--- INPUT MATERIAL Enclosed Below ---

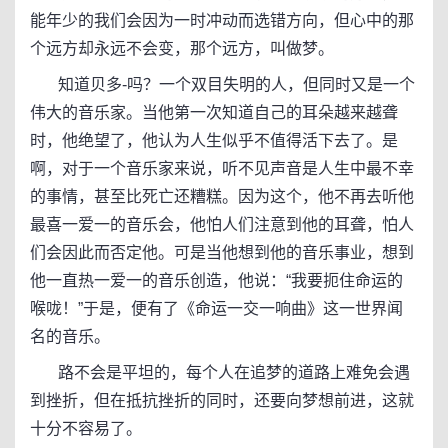
能年少的我们会因为一时冲动而选错方向，但心中的那
个远方却永远不会变，那个远方，叫做梦。
知道贝多-吗？一个双目失明的人，但同时又是一个
伟大的音乐家。当他第一次知道自己的耳朵越来越聋
时，他绝望了，他认为人生似乎不值得活下去了。是
啊，对于一个音乐家来说，听不见声音是人生中最不幸
的事情，甚至比死亡还糟糕。因为这个，他不再去听他
最喜一爱一的音乐会，他怕人们注意到他的耳聋，怕人
们会因此而否定他。可是当他想到他的音乐事业，想到
他一直热一爱一的音乐创造，他说：“我要扼住命运的
喉咙！”于是，便有了《命运一交一响曲》这一世界闻
名的音乐。
路不会是平坦的，每个人在追梦的道路上难免会遇
到挫折，但在抵抗挫折的同时，还要向梦想前进，这就
十分不容易了。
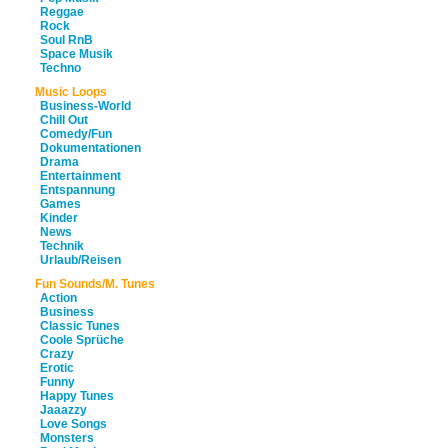
Reggae
Rock
Soul RnB
Space Musik
Techno
Music Loops
Business-World
Chill Out
Comedy/Fun
Dokumentationen
Drama
Entertainment
Entspannung
Games
Kinder
News
Technik
Urlaub/Reisen
Fun Sounds/M. Tunes
Action
Business
Classic Tunes
Coole Sprüche
Crazy
Erotic
Funny
Happy Tunes
Jaaazzy
Love Songs
Monsters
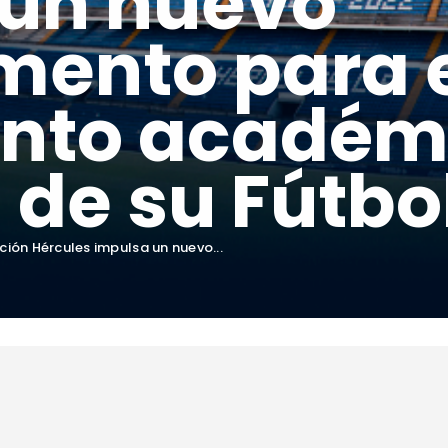
 un nuevo
mento para 
ento académ
 de su Fútbo
ción Hércules impulsa un nuevo...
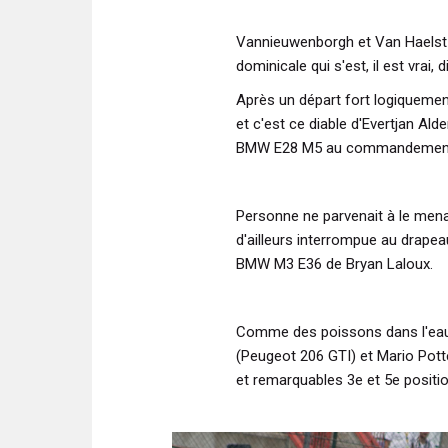
Vannieuwenborgh et Van Haelst r
dominicale qui s'est, il est vrai
Après un départ fort logiquemen
et c'est ce diable d'Evertjan Alde
BMW E28 M5 au commandemen
Personne ne parvenait à le mena
d'ailleurs interrompue au drape
BMW M3 E36 de Bryan Laloux.
Comme des poissons dans l'eau 
(Peugeot 206 GTI) et Mario Pott
et remarquables 3e et 5e positi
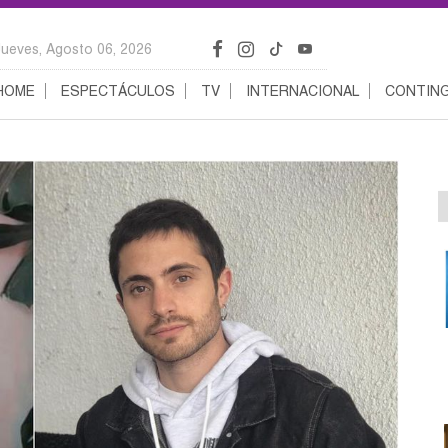
Jueves, Agosto 06, 2026
HOME
ESPECTÁCULOS
TV
INTERNACIONAL
CONTING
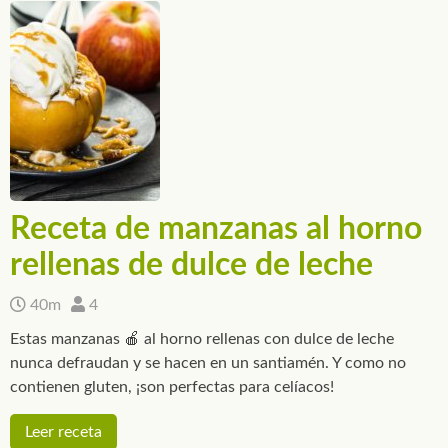
Receta de manzanas al horno
rellenas de dulce de leche
40m
4
Estas manzanas 🍎 al horno rellenas con dulce de leche
nunca defraudan y se hacen en un santiamén. Y como no
contienen gluten, ¡son perfectas para celíacos!
Leer receta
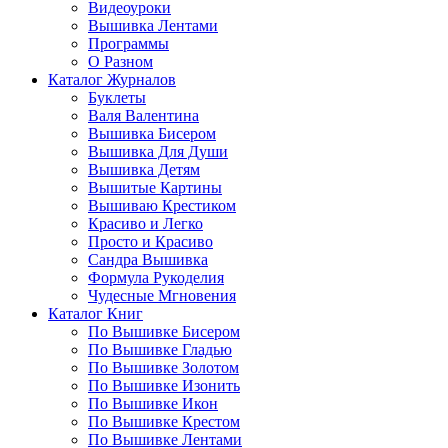
Видеоуроки
Вышивка Лентами
Программы
О Разном
Каталог Журналов
Буклеты
Валя Валентина
Вышивка Бисером
Вышивка Для Души
Вышивка Детям
Вышитые Картины
Вышиваю Крестиком
Красиво и Легко
Просто и Красиво
Сандра Вышивка
Формула Рукоделия
Чудесные Мгновения
Каталог Книг
По Вышивке Бисером
По Вышивке Гладью
По Вышивке Золотом
По Вышивке Изонить
По Вышивке Икон
По Вышивке Крестом
По Вышивке Лентами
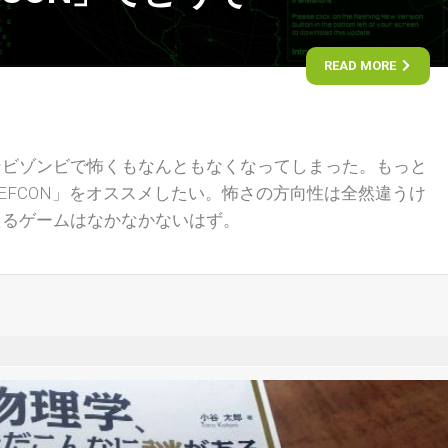
READ MORE
ンビゾンビで怖くもなんともなくなってしまった。もっと
EFCON」をオススメしたい。怖さの方向性は全然違うけ
えるゲームはなかなかないはず。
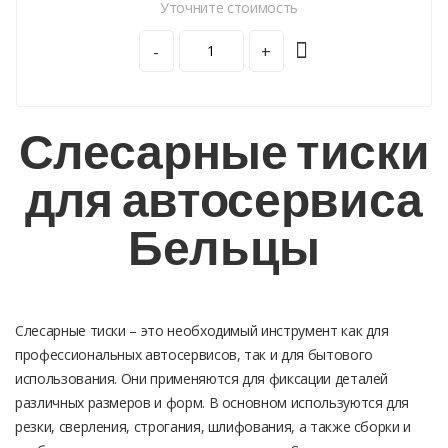
Уточните стоимость
-
+
Слесарные тиски
для автосервиса
Бельцы
Слесарные тиски – это необходимый инструмент как для
профессиональных автосервисов, так и для бытового
использования. Они применяются для фиксации деталей
различных размеров и форм. В основном используются для
резки, сверления, строгания, шлифования, а также сборки и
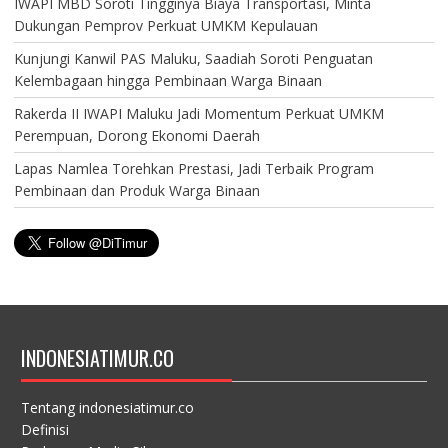
IWAPI MBD Soroti Tingginya Biaya Transportasi, Minta
Dukungan Pemprov Perkuat UMKM Kepulauan
Kunjungi Kanwil PAS Maluku, Saadiah Soroti Penguatan
Kelembagaan hingga Pembinaan Warga Binaan
Rakerda II IWAPI Maluku Jadi Momentum Perkuat UMKM
Perempuan, Dorong Ekonomi Daerah
Lapas Namlea Torehkan Prestasi, Jadi Terbaik Program
Pembinaan dan Produk Warga Binaan
INDONESIATIMUR.CO
Tentang indonesiatimur.co
Definisi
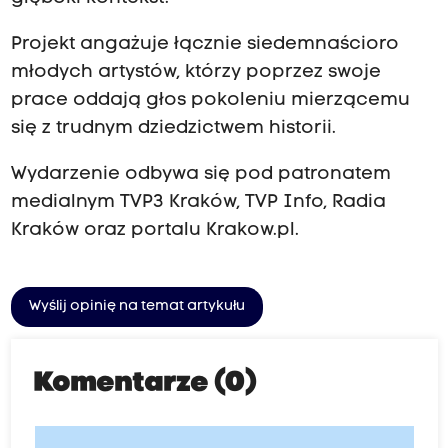
Projekt angażuje łącznie siedemnaścioro
młodych artystów, którzy poprzez swoje
prace oddają głos pokoleniu mierzącemu
się z trudnym dziedzictwem historii.
Wydarzenie odbywa się pod patronatem
medialnym TVP3 Kraków, TVP Info, Radia
Kraków oraz portalu Krakow.pl.
Wyślij opinię na temat artykułu
Komentarze (0)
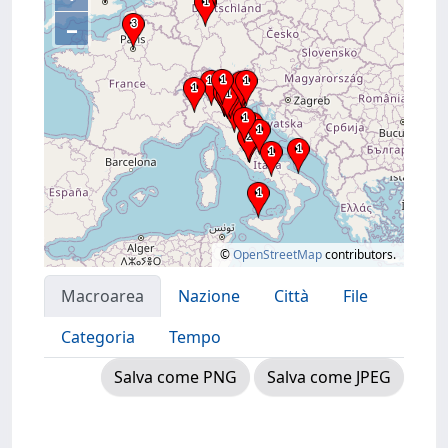
–
©
OpenStreetMap
contributors.
Macroarea
Nazione
Città
File
Categoria
Tempo
Salva come PNG
Salva come JPEG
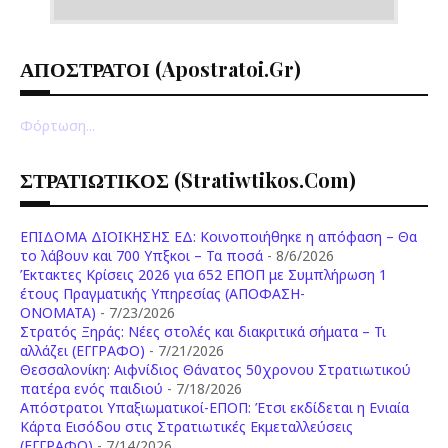
ΑΠΟΣΤΡΑΤΟΙ (apostratoi.gr)
Φόρτωση...
ΣΤΡΑΤΙΩΤΙΚΟΣ (stratiwtikos.com)
ΕΠΙΔΟΜΑ ΔΙΟΙΚΗΣΗΣ ΕΔ: Κοινοποιήθηκε η απόφαση – Θα
το λάβουν και 700 Υπξκοι – Τα ποσά
- 8/6/2026
Έκτακτες Κρίσεις 2026 για 652 ΕΠΟΠ με Συμπλήρωση 1
έτους Πραγματικής Υπηρεσίας (ΑΠΟΦΑΣΗ-
ONOMATA)
- 7/23/2026
Στρατός Ξηράς: Νέες στολές και διακριτικά σήματα – Τι
αλλάζει (ΕΓΓΡΑΦΟ)
- 7/21/2026
Θεσσαλονίκη: Αιφνίδιος Θάνατος 50χρονου Στρατιωτικού
πατέρα ενός παιδιού
- 7/18/2026
Απόστρατοι Υπαξιωματικοί-ΕΠΟΠ: Έτσι εκδίδεται η Ενιαία
Κάρτα Εισόδου στις Στρατιωτικές Εκμεταλλεύσεις
(ΕΓΓΡΑΦΟ)
- 7/14/2026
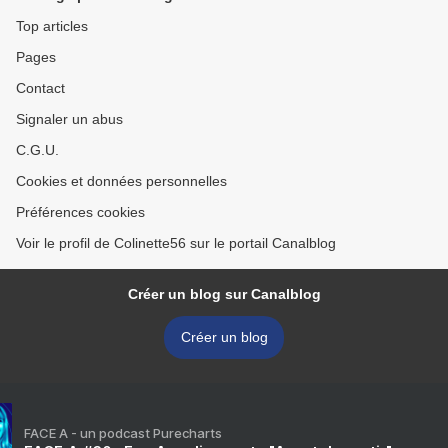
Top articles
Pages
Contact
Signaler un abus
C.G.U.
Cookies et données personnelles
Préférences cookies
Voir le profil de Colinette56 sur le portail Canalblog
Créer un blog sur Canalblog
Créer un blog
FACE A - un podcast Purecharts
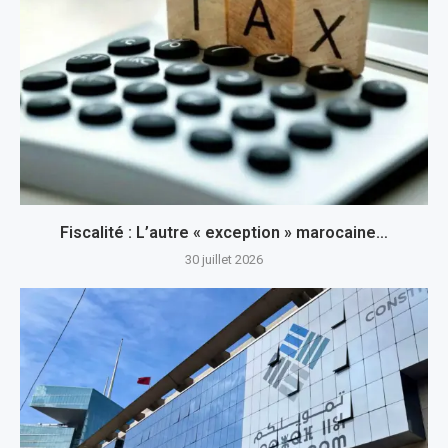
Fiscalité : L’autre « exception » marocaine…
30 juillet 2026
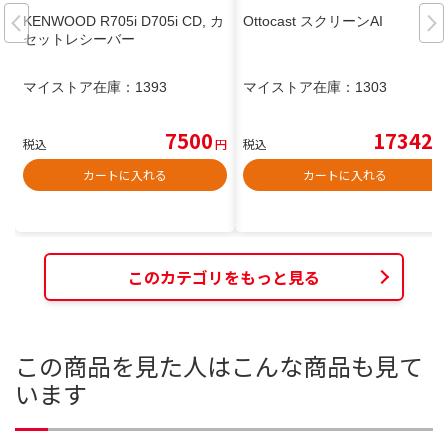
KENWOOD R705i D705i CD, カ
Ottocast スクリーンAI
セットレシーバー
マイストア在庫：
1393
マイストア在庫：
1303
7500
17342
税込
円
税込
円
カートに入れる
カートに入れる
このカテゴリをもっと見る
この商品を見た人はこんな商品も見て
います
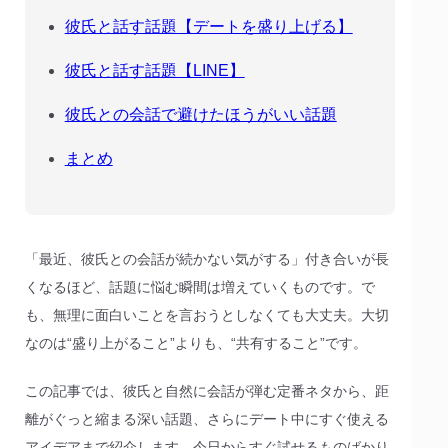
彼氏と話す話題【デートを盛り上げる】
彼氏と話す話題【LINE】
彼氏との会話で避けたほうがいい話題
まとめ
「最近、彼氏との会話が続かない気がする」付き合いが長
くなるほど、話題に悩む瞬間は増えていくものです。で
も、無理に面白いことを言おうとしなくても大丈夫。大切
なのは“盛り上がること”よりも、“共有すること”です。
この記事では、彼氏と自然に会話が弾む定番ネタから、距
離がぐっと縮まる深い話題、さらにデート中にすぐ使える
アイデアまで紹介します。今日からすぐ試せるものばかり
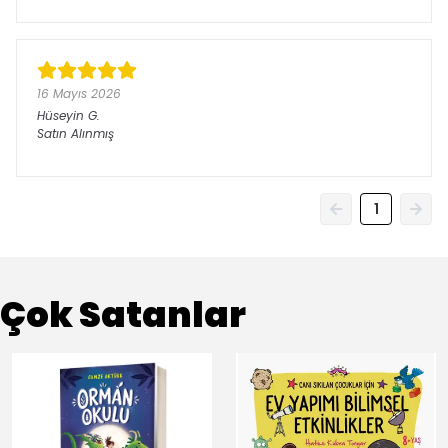
16 Mayıs 2026
Hüseyin
G.
Satın Alınmış
1
Çok Satanlar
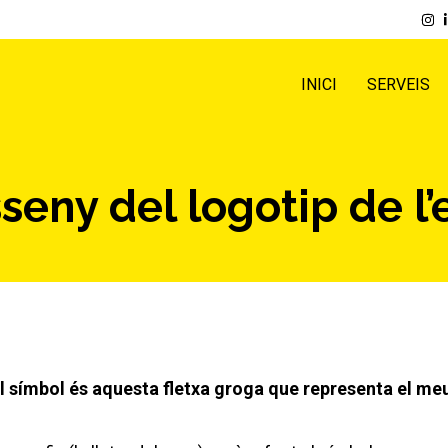
INICI
SERVEIS
seny del logotip de l’
el símbol és aquesta fletxa groga que representa el me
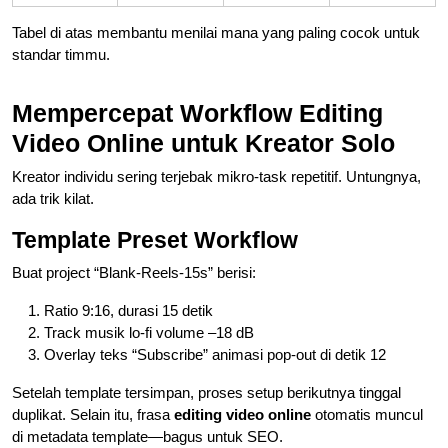
Tabel di atas membantu menilai mana yang paling cocok untuk
standar timmu.
Mempercepat Workflow Editing
Video Online untuk Kreator Solo
Kreator individu sering terjebak mikro-task repetitif. Untungnya,
ada trik kilat.
Template Preset Workflow
Buat project “Blank-Reels-15s” berisi:
Ratio 9:16, durasi 15 detik
Track musik lo-fi volume –18 dB
Overlay teks “Subscribe” animasi pop-out di detik 12
Setelah template tersimpan, proses setup berikutnya tinggal
duplikat. Selain itu, frasa
editing video online
otomatis muncul
di metadata template—bagus untuk SEO.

--- End of Enclosed INPUT MATERIAL ---

§ ACTION ITEM
Copy out, in full, each line above that has the word "Perkuat" in it.

§ ANSWER SPACE
Dukungan Pemprov Perkuat UMKM Kepulauan
Rakerda II IWAPI Maluku Jadi Momentum Perkuat UMKM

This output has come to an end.